Schopenhauer explains the heart of his philosophy is to “disown” life and this renunciation is the ultimate basis for his instruction on happiness:

He who has taken to heart the teaching of my philosophy–who knows, therefore, that our whole existence is something which had better not have been, and that to disown and disclaim it is the highest wisdom–he will have no great expectations from anything or any condition in life: he will spend passion upon nothing in the world, nor lament over-much if he fails in any of his undertakings.

There are various ways to understand Schopenhauer at this point. He admittedly derived a great deal of this his thinking on this point from Eastern religion, particularly Buddhism.  I wish to be careful here, because my knowledge of Buddhism and Hinduism is limited. However, a few citations may help explicate some of the background on his instruction in happiness at this point. For those who would like to take a dive into his relationship to Buddhism, here is an essay from  Peter Abelsen, Philosophy East&West Volume 43, Number 2, April 1993.  255-278, entitled, “Schopenhauer and Buddhism” http://www.ahandfulofleaves.org/documents/Articles/Schopenhauer%20and%20Buddhism_PEW_Abelsen_1993.pdf

Here are some quick citations which provide a quick background to the topic:

With the self unattached to the external contacts he discovers happiness in the Self; with the self engaged in the meditation of Brahman he attains to the endless happiness. Bhagavad-Gita 5.21

Kesava Kasmiri’s Commentary on this verse states:

If a person is inclined to attachment to sensual pleasures they will never have the opportunity to experience the transcendental bliss of the realisation of the  Brahman or the spiritual substratum pervading all existence. But a question may be raised what happiness can a person derive from life if they have introverted their senses and are averted to sense objects. Lord Krishna states the compound words  sukham-aksayam meaning unlimited happiness is what such persons attains for with disconnection to the senses and objects of the senses a natural detachment arises which frees one from worldly desires allowing one to focus within on the eternal atma or eternal soul where one tastes boundless joy and experiences unlimited bliss. In the moksadharma section of the Mahabharata it states that: The pleasures of the senses in this world and the joys of heavenly pleasures cannot be compared to even 1/16th part of the pleasure one derives from renouncing the desire for material sense gratification. This is the essential component that paves the way for perceiving the Brahman or spiritual substratum pervading all existence, atma tattva or realisation of the soul and moksa or liberation from the material existence and cognition of the ultimate truth of the Supreme Being.

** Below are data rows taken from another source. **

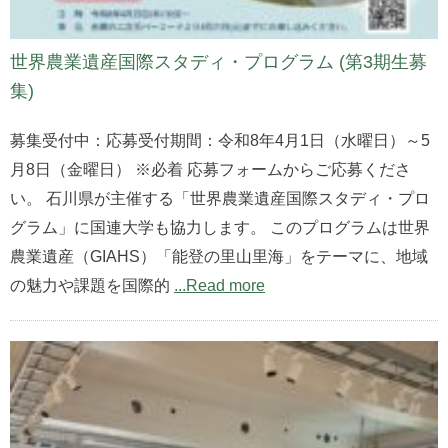
世界農業遺産国際スタディ・プログラム (第3期生募
集)
募集受付中：応募受付期間：令和8年4月1日（水曜日）～5
月8日（金曜日） ※必着 応募フォームからご応募くださ
い。 石川県が主催する「世界農業遺産国際スタディ・プロ
グラム」に国連大学も協力します。 このプログラムは世界
農業遺産（GIAHS）「能登の里山里海」をテーマに、地域
の魅力や課題を国際的
...Read more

The concept of renunciation is central to Buddhism. Schopenhauer’s connection between happiness and renunciation is articulated within Buddhism as for instance in this essay, “Renunciation and Happiness”:

When we understand this, we can start to glimpse that renunciation is not a matter of doing something or having to create something, or getting rid of some­thing or exterminating something in life. Rather it is moving towards non-conten­tion, a sense of rest and relaxation—not having constantly to try and manipulate and control and evade and maneuver any more. We are able to open in a fear­less way and relax into the experience of the moment, whatever its quality may be. In opening to receive life, we still engage in the conventional level of reality—the social level of moral values, indentities, mother and father, livelihood and mort­gages. If we grasp these things and ex­pect complete fulfillment from them, we will always be disappointed. But if we see our life as an opportunity to under­stand Dhamma—the way things are—that is renunciation. This letting go is very freeing. Whatever comes to us is Dhamma, and there is a joy in being in contact with Truth, whatever its particu­lar flavor.

Renunciation can sound like passiv­ity, a “door mat” philosophy, but actu­ally it is the opposite. True response-abil­ity—the ability to respond wisely and compassionately to life—naturally arises in the non-attached mind. There can be both activity and letting go.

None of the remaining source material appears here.